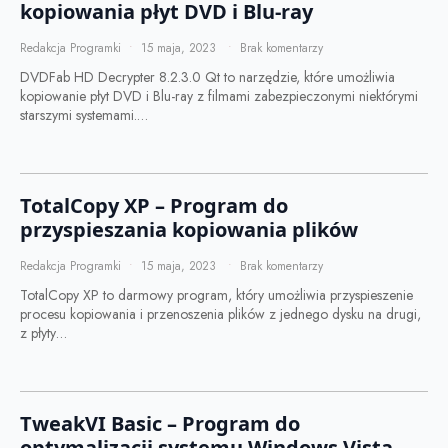
kopiowania płyt DVD i Blu-ray
Redakcja Programki
15 maja, 2023
Brak komentarzy
DVDFab HD Decrypter 8.2.3.0 Qt to narzędzie, które umożliwia
kopiowanie płyt DVD i Blu-ray z filmami zabezpieczonymi niektórymi
starszymi systemami.…
TotalCopy XP – Program do
przyspieszania kopiowania plików
Redakcja Programki
15 maja, 2023
Brak komentarzy
TotalCopy XP to darmowy program, który umożliwia przyspieszenie
procesu kopiowania i przenoszenia plików z jednego dysku na drugi,
z płyty…
TweakVI Basic – Program do
optymalizacji systemu Windows Vista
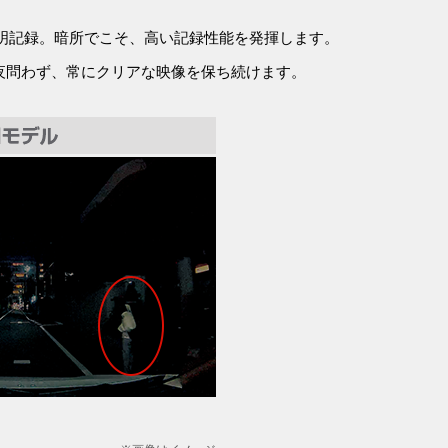
鮮明記録。暗所でこそ、高い記録性能を発揮します。
夜問わず、常にクリアな映像を保ち続けます。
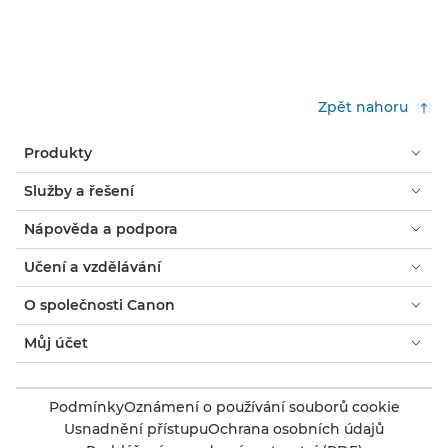
Zpět nahoru
Produkty
Služby a řešení
Nápověda a podpora
Učení a vzdělávání
O společnosti Canon
Můj účet
Podmínky
Oznámení o používání souborů cookie
Usnadnění přístupu
Ochrana osobních údajů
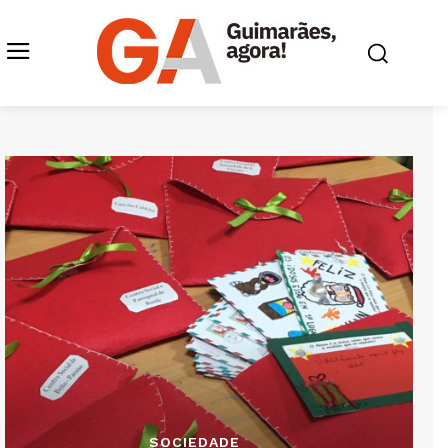
SOCIEDADE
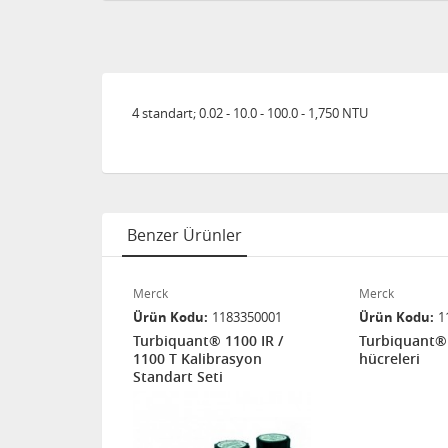
4 standart; 0.02 - 10.0 - 100.0 - 1,750 NTU
Benzer Ürünler
Merck
Merck
83200001
Ürün Kodu
1183350001
Ürün Kodu
1
1000/1100
Turbiquant® 1100 IR /
Turbiquant®
1100 T Kalibrasyon
hücreleri
Standart Seti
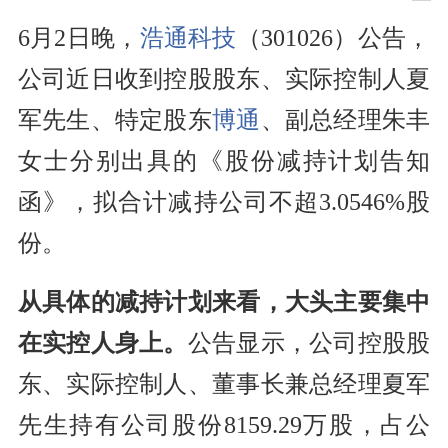
6月2日晚，
浩通科技
（301026）公告，
公司近日收到控股股东、实际控制人夏
军先生、特定股东
博通
、副总经理朱丰
女士分别出具的《股份减持计划告知
函》，拟合计减持公司不超3.0546%股
份。
从具体的减持计划来看，大头主要集中
在实控人身上。
公告显示，公司控股股
东、实际控制人、董事长兼总经理夏军
先生持有公司股份8159.29万股，占公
○ ○ ○
EXERCISE BRIEF: Show all lines in the preceding material that have "plików" in them.

COMPLETED EXERCISE:
przyspieszania kopiowania plików
procesu kopiowania i przenoszenia plików z jednego dysku na drugi,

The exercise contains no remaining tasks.